(Bloomberg) -- FBI Director Christopher Wray has no plans to resign, a bureau official said, as President Donald Trump and his supporters step up demands for the release of sensitive files that they say will show “spying” on Trump’s 2016 campaign.
Wray is serving a 10-year term that began in 2017 and doesn’t plan at this time to step down, according to the FBI official who spoke on condition of anonymity. However, Trump could fire him at any time and for any reason, as he did his predecessor, James Comey.
With Trump falling behind Democrat Joe Biden in polls ahead of the Nov. 3 election, the president and his political allies have renewed criticism of the Federal Bureau of Investigation as being too slow to release information that they say will show anti-Trump bias in its investigation into whether Trump or any of his associates conspired with Russia to interfere in the 2016 election.
U.S. intelligence agencies found that Russia sought to help Trump win that election, and they say Vladimir Putin’s government is trying to do so again this year, but Trump regularly ridicules what he calls “Russia-Russia-Russia.”
‘Political CRIME’
“I have fully authorized the total Declassification of any & all documents pertaining to the single greatest political CRIME in American History, the Russia Hoax,” Trump, who is recuperating from the coronavirus, said in a tweet on Tuesday night amid a deluge of denunciations of his perceived enemies that continued into Wednesday morning.
“Likewise, the Hillary Clinton Email Scandal. No redactions!” Trump said of the inquiry into the use of a private email server by his 2016 Democratic opponent.

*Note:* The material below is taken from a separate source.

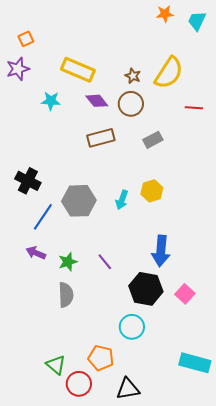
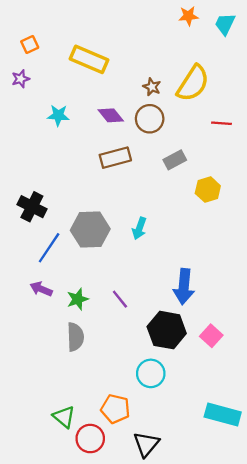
purple star: (18, 69) -> (21, 79), size x0.7
yellow rectangle: (78, 70) -> (89, 59), moved
yellow hexagon: (152, 191) -> (208, 190), moved
black triangle: (128, 389) -> (146, 444), turned -40

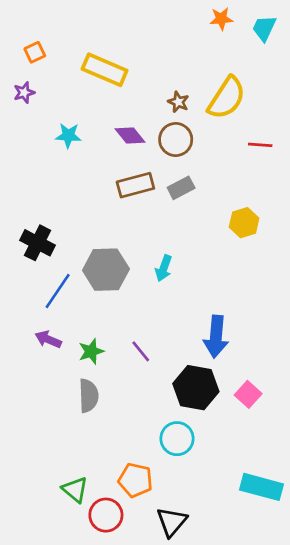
gray rectangle: (175, 160) -> (181, 188), moved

Attorney General William Barr, who is Wray’s boss, and Director of National Intelligence John Ratcliffe, have been making public a steady drip of declassified material about the Russia probe heading into the Nov. 3 election.
“There are more documents to come,” White House Chief of Staff Mark Meadows said Wednesday on Fox News. “The president wants transparency on all of this, and hopefully we’ll see documents in the coming days.”
Senate Republicans also have been trying to put the spotlight back on what they said was a politically motivated probe meant to undermine Trump’s candidacy in 2016 and, later, his presidency.
Comey, the former FBI director, told a Senate committee last week that the inquiry into whether people close to Trump conspired with Russia to interfere in the 2016 election was largely conducted “by the book” but that specific aspects of the inquiry fell short.
Pressed by Senate Judiciary Chairman Lindsey Graham, who said the probe was based on faulty assumptions and evidence-tampering, Comey said he found the shortcomings -- which included doctoring an email from the CIA -- “deeply disturbing.” But he backed an inspector general’s report that concluded the probe was valid and not driven by bias in the bureau’s leadership.
The debate comes after U.S. intelligence agencies have once again assessed that Russia is interfering again in the 2020 presidential race to aid Trump by denigrating Biden. Trump has said U.S. officials should be more focused on China, not Russia.